I will use my favorite ally against SA: alcohol. A few drinks before leaving and i'm on my way. But not too much, the last thing I want to do is to arrive drunk.

No pressure.


----------



## CW2015 (Feb 17, 2015)

Cassoulet94 said:


> Ok I have a date tomorow with that girl i met on tinder.
> 
> I'm 21, still virgin and i never actually kissed a girl haha.
> 
> ...


Well done for getting this far I've heard tinder can be pretty harsh. I haven't used it myself.

Good luck for tonight


----------



## normalsucksbutsodoesSA (Apr 2, 2015)

Great job man!! Way to put yourself out there , it's all peaches and cream now!


----------



## meepie (Jun 20, 2010)

You should test yourself on the second date to see if you don't need alcohol. Just smile a lot. Seriously smile, but not creepy. As in laugh at her jokes.


----------



## Entrensik (Apr 25, 2014)

i wouldnt drink unless your going to get physical with her, because thats when you need HUGE balls


----------



## xxDark Horse (May 13, 2015)

Cassoulet94 said:


> Ok I have a date tomorow with that girl i met on tinder.
> 
> I'm 21, still virgin and i never actually kissed a girl haha.
> 
> ...


What happened?


----------



## Eoe (Mar 12, 2015)

How did it go?


----------



## Cassoulet94 (Apr 3, 2014)

Not well... I was so drunk and so anxious when I arrived that when we finaly met and i wanted to say hello, i started to cry and i run back at home.

No, just kiding. 

Nothing happened, since her phone was out of battery. We both waited half an hour in the bar, unaware that the other was here as well. I looked for her several times but as i have never seen her, it wasn't easy to find her (the bar war petty big).

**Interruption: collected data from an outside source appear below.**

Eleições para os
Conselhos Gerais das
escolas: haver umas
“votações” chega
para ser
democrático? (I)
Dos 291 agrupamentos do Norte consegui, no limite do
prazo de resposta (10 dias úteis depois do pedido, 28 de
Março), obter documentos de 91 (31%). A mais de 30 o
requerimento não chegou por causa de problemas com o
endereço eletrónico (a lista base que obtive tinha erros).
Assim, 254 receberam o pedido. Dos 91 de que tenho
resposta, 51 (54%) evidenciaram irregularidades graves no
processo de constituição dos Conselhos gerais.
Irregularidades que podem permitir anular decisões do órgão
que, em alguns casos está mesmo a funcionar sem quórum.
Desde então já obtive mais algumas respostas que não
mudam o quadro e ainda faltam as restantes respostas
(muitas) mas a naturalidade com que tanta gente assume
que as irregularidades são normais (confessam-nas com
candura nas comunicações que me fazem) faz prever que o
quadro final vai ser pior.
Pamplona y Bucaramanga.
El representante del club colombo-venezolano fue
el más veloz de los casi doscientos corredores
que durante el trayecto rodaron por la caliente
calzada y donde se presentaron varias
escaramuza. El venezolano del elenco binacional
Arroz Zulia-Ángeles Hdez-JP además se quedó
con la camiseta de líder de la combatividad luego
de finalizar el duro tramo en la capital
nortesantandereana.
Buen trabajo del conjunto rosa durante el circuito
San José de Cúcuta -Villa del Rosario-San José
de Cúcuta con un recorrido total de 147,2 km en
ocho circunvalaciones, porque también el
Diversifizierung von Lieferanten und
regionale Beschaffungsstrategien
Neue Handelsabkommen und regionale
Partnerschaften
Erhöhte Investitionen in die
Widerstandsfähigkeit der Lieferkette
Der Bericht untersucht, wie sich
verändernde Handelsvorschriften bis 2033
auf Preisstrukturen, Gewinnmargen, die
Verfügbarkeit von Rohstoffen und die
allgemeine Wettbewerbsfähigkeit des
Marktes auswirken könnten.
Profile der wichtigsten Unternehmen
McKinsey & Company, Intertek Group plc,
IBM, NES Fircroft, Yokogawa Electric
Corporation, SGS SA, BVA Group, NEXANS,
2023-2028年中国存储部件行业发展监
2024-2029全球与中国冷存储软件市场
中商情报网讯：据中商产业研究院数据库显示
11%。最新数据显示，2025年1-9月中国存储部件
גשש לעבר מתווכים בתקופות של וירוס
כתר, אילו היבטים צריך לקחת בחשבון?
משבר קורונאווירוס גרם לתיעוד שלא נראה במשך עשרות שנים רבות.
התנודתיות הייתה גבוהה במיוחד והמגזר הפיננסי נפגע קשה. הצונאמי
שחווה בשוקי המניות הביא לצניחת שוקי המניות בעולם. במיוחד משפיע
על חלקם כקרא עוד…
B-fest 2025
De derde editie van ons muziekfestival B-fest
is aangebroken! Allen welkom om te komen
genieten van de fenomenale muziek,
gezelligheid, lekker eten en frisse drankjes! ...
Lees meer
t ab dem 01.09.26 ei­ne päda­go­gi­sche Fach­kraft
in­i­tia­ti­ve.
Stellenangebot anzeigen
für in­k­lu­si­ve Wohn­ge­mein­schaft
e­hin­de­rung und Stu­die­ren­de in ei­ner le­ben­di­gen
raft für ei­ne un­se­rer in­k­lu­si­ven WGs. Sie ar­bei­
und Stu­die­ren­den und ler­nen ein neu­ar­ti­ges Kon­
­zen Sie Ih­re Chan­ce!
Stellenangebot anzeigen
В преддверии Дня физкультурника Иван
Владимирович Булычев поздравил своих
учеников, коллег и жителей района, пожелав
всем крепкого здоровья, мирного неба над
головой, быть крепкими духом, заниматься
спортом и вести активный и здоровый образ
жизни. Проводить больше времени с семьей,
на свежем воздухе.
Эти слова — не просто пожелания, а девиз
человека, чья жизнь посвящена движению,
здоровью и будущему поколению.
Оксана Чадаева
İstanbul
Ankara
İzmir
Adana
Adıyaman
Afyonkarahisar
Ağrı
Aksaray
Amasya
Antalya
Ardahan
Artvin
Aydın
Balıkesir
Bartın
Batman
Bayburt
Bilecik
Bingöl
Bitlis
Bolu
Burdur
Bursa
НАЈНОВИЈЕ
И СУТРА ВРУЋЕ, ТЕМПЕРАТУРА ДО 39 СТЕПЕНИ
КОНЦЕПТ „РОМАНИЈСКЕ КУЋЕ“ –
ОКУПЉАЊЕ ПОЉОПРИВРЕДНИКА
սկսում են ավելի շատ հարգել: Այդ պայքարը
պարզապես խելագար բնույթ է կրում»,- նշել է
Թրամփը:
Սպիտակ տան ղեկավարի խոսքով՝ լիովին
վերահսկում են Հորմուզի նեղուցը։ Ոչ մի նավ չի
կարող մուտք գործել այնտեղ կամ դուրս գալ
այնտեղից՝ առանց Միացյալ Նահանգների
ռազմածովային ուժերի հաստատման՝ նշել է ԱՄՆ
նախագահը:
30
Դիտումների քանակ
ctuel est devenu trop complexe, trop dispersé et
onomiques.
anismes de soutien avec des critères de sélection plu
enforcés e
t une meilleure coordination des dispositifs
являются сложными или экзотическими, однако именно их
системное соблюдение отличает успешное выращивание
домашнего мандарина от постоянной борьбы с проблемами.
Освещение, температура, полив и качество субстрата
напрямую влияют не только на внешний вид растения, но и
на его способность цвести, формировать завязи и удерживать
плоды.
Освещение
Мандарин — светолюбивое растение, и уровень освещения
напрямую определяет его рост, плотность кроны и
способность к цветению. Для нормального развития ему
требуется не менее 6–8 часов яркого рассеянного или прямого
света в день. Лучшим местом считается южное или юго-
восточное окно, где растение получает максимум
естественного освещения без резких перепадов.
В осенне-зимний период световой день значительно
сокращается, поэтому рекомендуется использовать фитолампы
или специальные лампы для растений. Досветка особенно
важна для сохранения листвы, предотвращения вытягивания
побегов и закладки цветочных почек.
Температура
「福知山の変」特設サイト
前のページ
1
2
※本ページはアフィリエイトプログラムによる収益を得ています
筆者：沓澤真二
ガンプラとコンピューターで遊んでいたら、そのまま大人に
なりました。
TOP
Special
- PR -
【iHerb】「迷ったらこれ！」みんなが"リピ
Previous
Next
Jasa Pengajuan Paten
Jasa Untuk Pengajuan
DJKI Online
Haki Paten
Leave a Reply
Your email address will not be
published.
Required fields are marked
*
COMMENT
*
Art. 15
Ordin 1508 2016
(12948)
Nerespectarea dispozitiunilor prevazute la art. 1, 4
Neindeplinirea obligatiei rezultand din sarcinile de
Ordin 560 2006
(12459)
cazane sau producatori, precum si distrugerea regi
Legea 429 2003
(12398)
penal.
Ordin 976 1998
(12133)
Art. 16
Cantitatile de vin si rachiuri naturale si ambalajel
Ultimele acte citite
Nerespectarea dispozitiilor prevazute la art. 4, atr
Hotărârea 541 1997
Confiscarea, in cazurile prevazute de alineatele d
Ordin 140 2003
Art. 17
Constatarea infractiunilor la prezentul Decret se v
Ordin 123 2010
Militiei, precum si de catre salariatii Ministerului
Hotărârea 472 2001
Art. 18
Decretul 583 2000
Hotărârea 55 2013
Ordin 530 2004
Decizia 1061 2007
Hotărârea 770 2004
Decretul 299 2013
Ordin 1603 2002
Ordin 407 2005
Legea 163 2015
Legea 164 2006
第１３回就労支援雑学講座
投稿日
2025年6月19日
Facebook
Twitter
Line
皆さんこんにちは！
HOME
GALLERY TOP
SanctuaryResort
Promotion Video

I was rather upset because i thought that she didn't come. I made it clear in the messages i sent her.

An hour later she told me what happened. So i said that i was willing to give it one more try and i gave her my number (until that moment we were communicating through tinder only). She accepted and she gave me her number.

So a new date is settled next tuesday.

I hope i will like her because i put som effort in all that, so it would be frustrating if it is useless.

Thanks for your interest !


----------



## Cassoulet94 (Apr 3, 2014)

Ok it was higly weird. Don't know what to think. This girl, she was just... weird. Nice but weird.


----------